Before involving your local authority, it makes sense to gather a body of evidence which you present to them as proof of the types of disturbances you are experiencing.

Note down the time of a disturbance, its length, and its nature.

If there is a reason for you neighbours making noise at that time, for example a dog barking because it is locked outside at night, then note this down too.

Once you have a decent body of evidence to show the extent of the nuisance your noisy neighbours are causing, you can contact your local authority or council.

Contact your Council

Within most councils, the environmental health department or city living department will have a dedicated contact for antisocial noise related issues. Some councils have a dedicated staff of Environmental Health Officers, who are able to issue warnings and on-the-spot fines to noisy neighbours who do not cease making noise. Failure to pay such fines can result in prosecution and a further £1,000 fine. In Edinburgh, for example, the Noise Team of 16 Environmental Health Officers patrol the city between 5.15pm and 4am each day, and can respond to reports of antisocial noise very quickly. Below there is a tool to find your council’s website.

Here are direct links to the noisy neighbours-related pages on some of the bigger Councils’ websites, most of which have information on how to report noisy neighbours: Birmingham, Belfast, Cardiff, Dundee, Edinburgh, Fife, Glasgow, Leeds, Leicester, Liverpool, Manchester, Newcastle, Sheffield, Swansea.

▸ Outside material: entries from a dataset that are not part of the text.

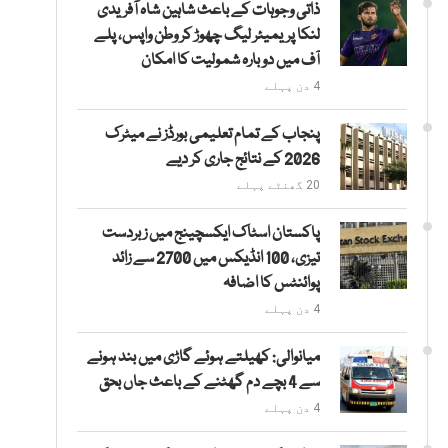
ذاتی وجوہات کے باعث شاہین شاہ آفریدی
لنکا پریمیئر لیگ چھوڑ کر وطن واپس، پلے
آف میں دوبارہ شمولیت کا امکان
4 دن پہلے
پنجاب کے تمام تعلیمی بورڈز نے میٹرک
2026 کے نتائج جاری کر دیے
20 گھنٹے پہلے
پاکستان اسٹاک ایکسچینج میں زبردست
تیزی، 100 انڈیکس میں 2700 سے زائد
پوائنٹس کا اضافہ
4 دن پہلے
میانوالی: کھیلتے ہوئے گاڑی میں بند ہونے
سے 4 بچے دم گھٹنے کے باعث جاں بحق
4 دن پہلے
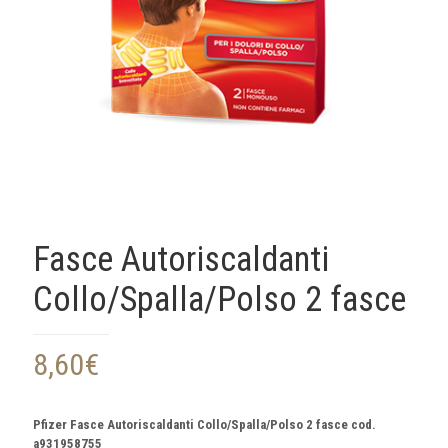
Fasce Autoriscaldanti
Collo/Spalla/Polso 2 fasce
8,60
€
Pfizer Fasce Autoriscaldanti Collo/Spalla/Polso 2 fasce cod.
a931958755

London consists of several councils; please use the search facility on the right to find yours.

What The Law Says

Under the Environmental Protection Act 1990, councils are obliged to take reasonable steps to investigate complaints of nuisance noise (and other types of nuisance such as littering or emissions) made by residents. The same law states that where the local authority believes that a nuisance is present, it must serve an ‘abatement notice’ on the individual responsible. The abatement notice can forbid the nuisance altogether, or restrict it to certain times of day.

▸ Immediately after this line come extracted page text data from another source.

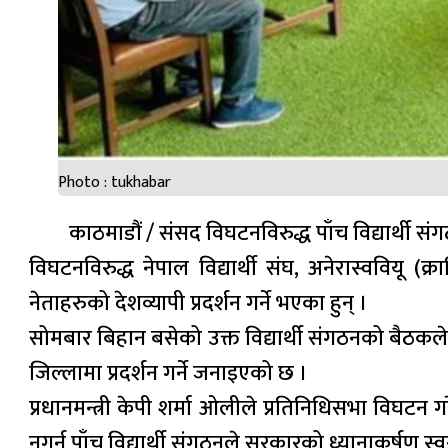
Photo : tukhabar
काठमाडौं / संसद विघटनविरुद्ध पाँच विद्यार्थी संग
विघटनविरुद्ध नेपाल विद्यार्थी संघ, अनेरास्ववियू (क
नेताहरुको देशव्यापी प्रदर्शन गर्ने भएका हुन् ।
सोमबार बिहान बसेको उक्त विद्यार्थी संगठनको बैठकले 
जिल्लामा प्रदर्शन गर्ने जनाइएको छ ।
प्रधानमन्त्री केपी शर्मा ओलीले प्रतिनिधिसभा विघट
नगर्न पाँच विद्यार्थी संगठनले सरकारको ध्यानाकर्षण स्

If the person creating the nuisance cannot be found, the notice is served on the owner or occupier of the property from which the nuisance is coming. Failure to obey the abatement notice is a criminal offence and can result in a fine of £5,000.

In considering whether a nuisance is taking place, the council will consider (1) the nature and location of the noise, (2) the time and duration of the noise and (3) whether the activity creating the noise has any value.

‘Nuisance’

In England and Wales, ‘nuisance’ is defined legally as an unreasonable interference with the use and enjoyment of one’s property. In deciding this, consideration of the standards of the average person, and the character of the neighbourhood in question (such as whether other residents who are affected have also complained) will be taken.

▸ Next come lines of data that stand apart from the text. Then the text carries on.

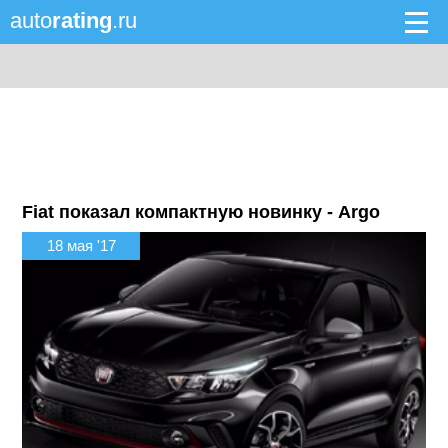
auto
rating
.ru
Fiat показал компактную новинку - Argo
18 мая '17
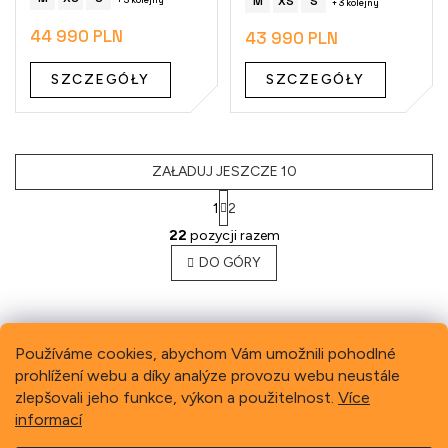
M
XS
S
+ 3 kolejny
44 990 PLN
43 990 PLN
SZCZEGÓŁY
SZCZEGÓŁY
ZAŁADUJ JESZCZE 10
1
2
K
22
pozycji razem
o
n
DO GÓRY
t
r
o
l
Používáme cookies, abychom Vám umožnili pohodlné
k
prohlížení webu a díky analýze provozu webu neustále
i
Previous
Next
l
zlepšovali jeho funkce, výkon a použitelnost.
Více
i
informací
s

Confusingly, the definition of nuisance in Scotland is not the same as England and Wales. The definition in Scotland requires that the behaviour is both unreasonable and causes discomfort. Reasonableness is judged with regard to an imaginary ‘reasonable person’ – would they be affected by the level of noise being created?

There is no level of volume which must be met for a noisy neighbour’s behaviour to be considered a nuisance. The standard is subjective and the assessment made by the local authority will be subject to the individual assessor. This is another reason why keeping a diary of noisy behaviour by neighbours is important – it can lend weight to your case.

Solutions for Noisy Neighbours

Having noisy neighbours can be very unpleasant, but if you are informed you can do something about it. We recommend the following points of advice:

  1. If you feel safe enough to do so, try to make personal contact. Many times you will find that your neighbours had no idea they were causing a nuisance.
  2. If you prefer to keep a distance, use an anonymous letter or note. Be amiable, and try to let your neighbour see things from your perspective – if they are reasonable people they are likely to appreciate that everyone needs sleep!
  3. Collect evidence. If your efforts at informing your neighbours that they are causing a nuisance are unsuccessful, you will benefit from having a diary of their noisy behaviour when you contact the authorities.
  4. Be safe. When in doubt, do not engage your noisy neighbours – if you fear that they might escalate the situation into something beyond just noise making, or you feel frightened, bullied or intimidated, then contact the police rather than putting yourself into a potentially unsafe situation.